Jeden Abend ruft Hegel an

Roman | Martin Walser: Spätwerk

Martin Walsers Energie ist bewundernswert. Mit nun fast 92 Jahren legt er das zweite Buch binnen eines Jahres vor – mit dem Titel ›Spätdienst‹. Wieder keine lineare Erzählung mit konventioneller Handlung, sondern ein assoziatives, ausschweifendes Gedankenkonvulut mit lyrischen und aphoristischen Sentenzen. Mal bissig, mal melancholisch, mal profund, mal kitschig. Genau so, wie in seinen beiden letzten Büchern ›Gar alles‹ (2018) und ›Der letzte Rank‹ (2017). Von PETER MOHR

Martin Walser - SpätdienstVor fünf Jahren hat der »Altmeister« vom Bodensee seinen letzten »Handlungs-Roman« vorgelegt. Die Inszenierung kreiste um den alternden Theaterregisseur Augustus Baum, der sich auf dem Krankenbett in die blutjunge Nachtschwester Ute-Marie verliebt hat. Mit dieser traurig-komischen Figur, die ihr Leben Revue passieren lässt, die dem Tod gerade noch einmal entkommen ist und dem Leben einen letzten Funken Glück entlocken will, hat sich Walser vom klassischen Erzählen verabschiedet.
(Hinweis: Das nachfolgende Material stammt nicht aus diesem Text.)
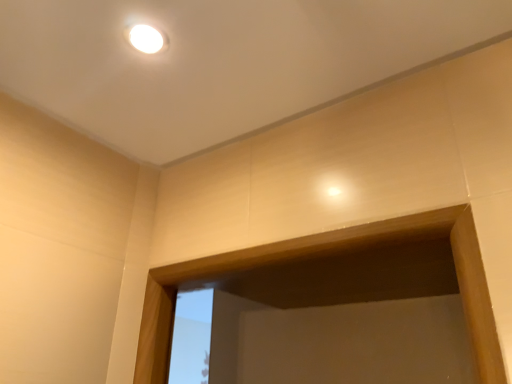 At what (x,y) coordinates should I click in order to perform the action: click on wooden frame at center. Please return your answer as a coordinate pair (x, y). Looking at the image, I should click on [327, 256].

What do you see at coordinates (327, 256) in the screenshot? The image size is (512, 384). I see `wooden frame at center` at bounding box center [327, 256].

In order to click on wooden frame at center in this screenshot , I will do `click(327, 256)`. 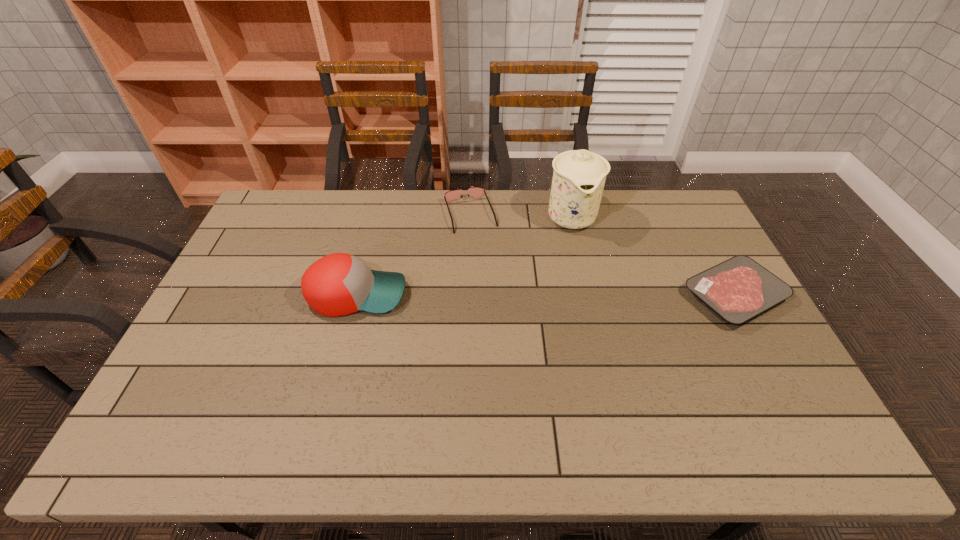 In the image, there is a desktop. Where is `vacant space at the near edge`? The image size is (960, 540). vacant space at the near edge is located at coordinates (532, 390).

Locate an element on the screen. This screenshot has width=960, height=540. vacant space at the left edge is located at coordinates (224, 299).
Die Themen sind geblieben, wurden variantenreich und philosophisch-abstrakt in Szene gesetzt: das Alter als eine Art »Massaker« (wie es einst Philip Roth ausdrückte), der nahe Tod und der unstillbare Wunsch nach Sex.

»Es gibt keine Stelle, wo Jungsein an Altsein rührt oder in Altsein übergeht. Es gibt nur den Sturz.« Diese aphoristisch zugespitzte, ernüchternde Lebensbilanz zog Martin Walser schon 2016 im sterbenden Mann.

Seitdem wird das Selbstmitleid als tragendes Leid(t)motiv von A bis Z durch dekliniert. »Mall könne schreiben, aber er habe keine Einfälle«, hieß es über die Hauptfigur aus dem Vorgängerwerk Gar alles. Mit Martin Walser geht es bei der Lektüre dieses Bandes ähnlich. Er lässt die Buchstaben, ja die Wörter tanzen, legt beeindruckende verbale Pirouetten hin – aber er bewegt sich nicht von der Stelle, einem Dressurpferd bei der Piaffe nicht unähnlich. Bei Martin Walser ist das Schreiben inzwischen ein ritueller Akt, er hat die inhaltsleere Prosa perfektioniert und ist inzwischen der ungekrönte König der Placebo-Literatur. Ganz nach Motto »Ich schreibe, also bin ich« aus dem letzten Rank.

In seinen zutiefst melancholischen Selbstbefragungen geht es auch wieder um das Auseinderklaffen zwischen körperlicher und geistiger Leistungsfähigkeit und damit einhergehend um Vergänglichkeit und Abschied, um ein letztes Aufbegehren und den Bruch mit den (künstlerischen) Konventionen.

Der Wunsch, ein anderer sein zu wollen (»möchte aus Marmor sein«), zieht sich wie ein roter Faden durchs Buch. Die Sehnsucht nach einem Identitätswechsel (»möchte nicht sein, was ich bin«) führt bei Walser wiederholt zu prosaischen Rollenspielen und häufigem Wechsel vom »Ich« zum »Man«.

Man kann sich des Verdachts nicht erwehren, dass Martin Walser ein ausgeklügeltes Verwirrspiel mit dem Leser treibt und die Grenzen zwischen Poesie und Kitsch nicht nur erkundet, sondern mit Vollgas überschreitet. Er schlüpft mal in das tiefsinnig-philosophische Gewand Samuel Becketts (»Nichts mehr wissen wollen von sich macht sofort unsterblich«), dann versucht er sich als kalauernde Ulknudel in den Fußstapfen von Karl Valentin. »Jede Angina ist ein Gedicht, acht Tage entsteht sie, acht Tage geht sie, aber sie reimt sich nicht.«

Fraglos ein albernes Spiel, und über Humor lässt sich bekanntlich trefflich streiten. Und dem »Gedicht« hat Walser noch einen Vierzeiler von ähnlichem Kaliber gewidmet: »Heute sitz ich mitten im Gedicht/und rühre mich nicht/ich lass es einfach keimen/wenn’s will, soll sich’s reimen.«

Das Buch ist durchzogen von solch putzigen, aber banalen Sprachspielen: »Ich bin viel weniger dagegen, ich bin fast dafür, auch für den Regen und das Geschwür.«

Konjunktive sind mal lecker, mal gegrillt – jeden Abend gibt es einen Anruf von Hegel, der »Mohn wächst auf dem Nacken«, Schmetterlinge sind aus Blei, und »grün wiehert die junge Welt«. Warum wohl nicht rot oder blau, fragt sich der um den tieferen Sinn ringende, etwas hilflose Rezensent?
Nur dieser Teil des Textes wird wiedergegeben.